Bukhari meriwayatkan:
Pada hari (kelanjutan
dari) Fathu Makkah (yang disebut Perang Hunain); nabi صَلّى
اللّهُ عَلَيْهِ وَسَلّمَ memberi
rampasan perang pada kaum Quraisy. Kaum Anshar berkata, “Demi Allah ini sungguh
sangat keterlaluan. Sungguh pedang-pedang kami masih meneteskan darah-darah
kaum Quraisy; namun rampasan-rampasan perang jatah kami, justru diberikan pada
mereka?.”
Tak lama kemudian, ucapan
mereka sampai pada nabi صَلّى اللّهُ عَلَيْهِ وَسَلّمَ. Nabi memanggil untuk bertanya kaum Anshar, “Apa
yang telah sampai padaku mengenai kalian?.”
Konon mereka tidak pernah
berbohong. Mereka berkata, “Laporan yang telah sampai pada tuan itulah.”
Nabi bertanya, “Masyak
kalian tidak ridha jika mereka kembali membawa rampasan-rampasan perang? Sedang kalian
kembali membawa Rasulillah صَلّى اللّهُ عَلَيْهِ وَسَلّمَ ? Kalau kaum Anshar melewati jurang atau persimpangan
jalan, niscaya saya melewati jurang yang dilewati, atau persimpangan
jalan yang mereka lewati.” [1]
Dalam Zadul-Ma’ad dijelaskan, “Akhirnya mereka menangis, hingga
jenggot-jenggot mereka basah,” maksudnya terharu.
Meskipun dalam Hadits
tersebut, tidak ada penjelasan ‘nabi SAW marah’, namun sebetulnya beliau telah
marah, karena dicela, berdasarkan riwayat lain, “فَتَمَعَّرَ
وَجْهُهُ - Sontak wajahnya
berubah.”
Sabda di atas, sebagai
pernyataan cinta nabi pada mereka. [2]
Melalui sabda tersebut, beliau menyampaikan pesan, “Sebagai bukti saya cinta
kaum Anshar: kalau mereka melewati jurang atau persimpangan jalan, niscaya saya
melewati jurang yang dilewati oleh mereka, atau persimpangan jalan yang mereka
lewati.”
Karena pernyataan tersebut
disabdakan dengan jujur, oleh orang yang sangat agung, maka mereka terharu.
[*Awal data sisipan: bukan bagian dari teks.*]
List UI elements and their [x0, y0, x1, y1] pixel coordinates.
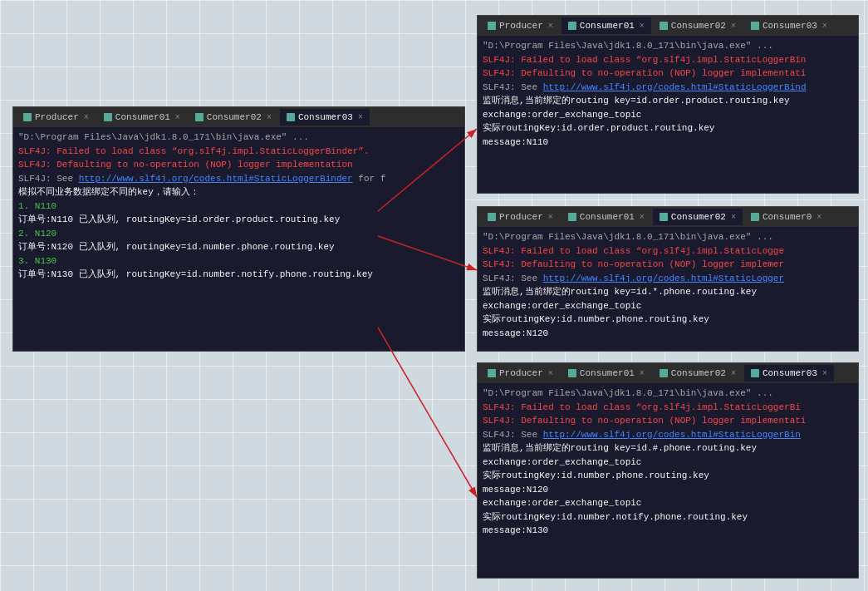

Hingga
air-mata mereka mengalir, membasahi jenggot-jenggot. Ini merupakan buah dari
cinta yang indah. Kalau bukan karena cinta Rasulullah pada mereka yang besar,
bisa jadi mereka telah dimarahi besar-besaran, sehingga akhirnya justru
berujung pada dendam atau dengki, yang akhirnya menjadi perpecahan. Itulah
ajaran praktis Rasulillah SAW mengenai kepemimpinan. Yaitu harus mengetengahkan
rasa cinta pada ra’iyah atau jamaah. Selain
itu harus bisa mengendalikan diri, di saat marah atau senang. Harus bisa
memilih kalimat di saat berbicara, agar mereka menyadari bahwa tokoh mereka
benar-benar cinta mereka, sehingga sadar bahwa mereka tidak tersingkir atau
terabaikan. Karena termasuk inti pelajaran yang sangat berharga dari Allah dan
Rasul-Nya adalah, ‘bersatunya umat dalam kondisi saling mencintai’. Dan ini
merupakan impian yang pernah terwujud pada zaman Rasulillah dan
para sahabah.
Bukhari meriwayatkan
'Kehebatan Umar RA' dalam hal mengalah terhadap ra’iyah, demi ummah, dengan
riwayat yang panjang, dari Ibnu Abbas:
“Saya dulu sering kali
belajar membaca Al-Qur’an di hadapan sejumlah pria (guru) dari kaum Muhajirin.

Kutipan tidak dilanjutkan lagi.